Dust off your hipsters and get Sisqo cranked up on Spotify because the cheek flashing micro-garment and symbol of all that was sexy in the noughties is back.
Sales of thongshave sprung up by 72 per cent in the last year according to John Lewis’s annual shopping trends report. After a steady decline in popularity since the heady days of Britney Spears’ 2006 sparkly thong-jeans, 2018 saw them sky-rocket. Also soaring are robotic lawn mowers, sustainable water bottles and giant televisions.
Perhaps, the retailer muses, the surge in this most microscopic of vestments could be down to Love Island, and the liberal quantities of clenched and dimple-free rump that it bounced across the small screens of Britain this summer. Or it could be down to that other pillar of pneumatic flesh-flashing: Kim Kardashian, and her recent breaking of the internet in a Gucci thong the same age as Kylie Jenner.
Either way, it’s catching. They are IN FASHION once more.
Which places me firmly at the vanguard of fashion, because thongs never left my knicker drawer at all.
Kim Kardashian is not why I love wearing thongs. I do not wish to grease up my flanks and grind against a selfie stick because she did it. I don’t feel pressured to look like a Love Islander as I shuffle from dropping my jeans to brushing my teeth at bedtime. I don’t even love them because the Daily Mail hates them. I love thongs because they are extremely and unerringly practical.
As someone who worked for Agent Provocateur for several years, I have drawers full of knickers. I have boy shorts and frenchies aplenty, I have flipperies and whatzits galore. But no amount of filigree French lace stretched across my glutes can atone for how deeply UN-sexy I feel when I get a hit of the dreaded VPL trailing behind me. It follows me around like a shadow. Scratching. Taunting. When I’m on the escalator up from the tube it’s a flashing neon VPL sign pointing out my bum to the person behind me. At yoga it's a bright light above other peoples’ bums as they downward dog, shouting loudly about itself as I try to focus my breathing. At Agent Provocateur, we were told the VPL was sexy. To me, it’s a big, glaring mistake.
Anyone who says thongs are uncomfortable just hasn’t found the right one yet. Hard straps of garrotting dental floss are a thing of the past: the current breed of airy g-strings are made of modern micro-fibres that caress rather than bisect the bum cheeks. No, you don’t need to spend all day poking around in the seat of your jeans to get comfortable. Once on, you’ll forget they were ever there. Intimissimimakes the Rolls Royce of seamless knickers.
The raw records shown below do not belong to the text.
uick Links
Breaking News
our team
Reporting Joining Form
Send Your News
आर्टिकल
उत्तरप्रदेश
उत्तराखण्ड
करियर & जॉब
I only wish they had a loyalty card for the rainbow of abbreviated briefs I’ve collected there over the years. Also worth a shout out are Cosabella, also Italian-owned, and Commando.
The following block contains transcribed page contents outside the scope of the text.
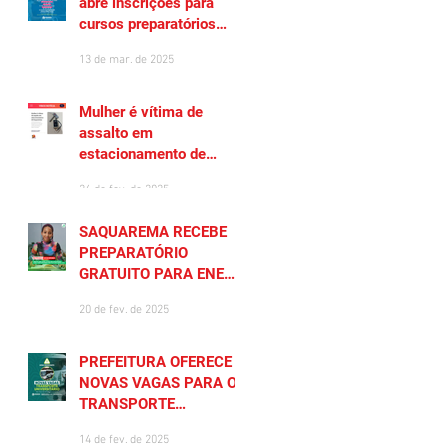
abre inscrições para
cursos preparatórios
gratuitos
13 de mar. de 2025
Mulher é vítima de
assalto em
estacionamento de
Saquarema
26 de fev. de 2025
SAQUAREMA RECEBE
PREPARATÓRIO
GRATUITO PARA ENEM
2025
20 de fev. de 2025
PREFEITURA OFERECE
NOVAS VAGAS PARA O
TRANSPORTE
UNIVERSITÁRIO
14 de fev. de 2025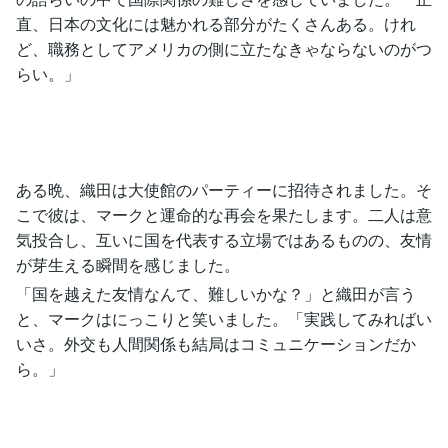
直、日本の文化には魅かれる部分がたくさんある。けれ
ど、職務としてアメリカの側に立たなきゃならないのがつ
らい。」
ある晩、織田は大使館のパーティーに招待されました。そ
こで彼は、マークと運命的な再会を果たします。二人は意
気投合し、互いに国を代表する立場ではあるものの、友情
が芽生える瞬間を感じました。
「国を越えた友情なんて、難しいかな？」と織田が言う
と、マークはにっこりと笑いました。「実践してみればい
いさ。外交も人間関係も結局はコミュニケーションだか
ら。」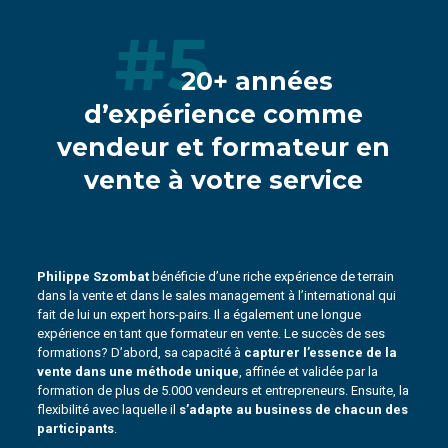
#5
20+ années
d’expérience comme
vendeur et formateur en
vente à votre service
Philippe Szombat
bénéficie d’une riche expérience de terrain
dans la vente et dans le sales management à l’international qui
fait de lui un expert hors-pairs. Il a également une longue
expérience en tant que formateur en vente. Le succès de ses
formations? D’abord, sa capacité à
capturer l’essence de la
vente dans une méthode unique
, affinée et validée par la
formation de plus de 5.000 vendeurs et entrepreneurs. Ensuite, la
flexibilité avec laquelle il
s’adapte au business de chacun des
participants
.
The key to finding a good one is to choose one with decent ‘coverage’ and a strap of about half an inch up the back. It’s also a good idea to get yours in a size up for maximum comfort.
Then there’s the matter of sex.
Are thongs actually sexier than normal briefs? A quick poll of my male friends suggests not. It would seem men are entirely desensitised to the extra 20cm sq of quivering flesh offered up by the thong. My husband even described them as ‘sensible’. It would seem that to be provocative these days you’ve got to wear those twangs that are so high cut you basically sling them over your shoulders, Borat-style.
Ordinary thongs are for the girls, not for the boys.
And, in case you needed any further convincing, there’s the environmental benefit. Think of all the washing powder you’ll save laundering knickers approximately 1/8 the size of your big pants.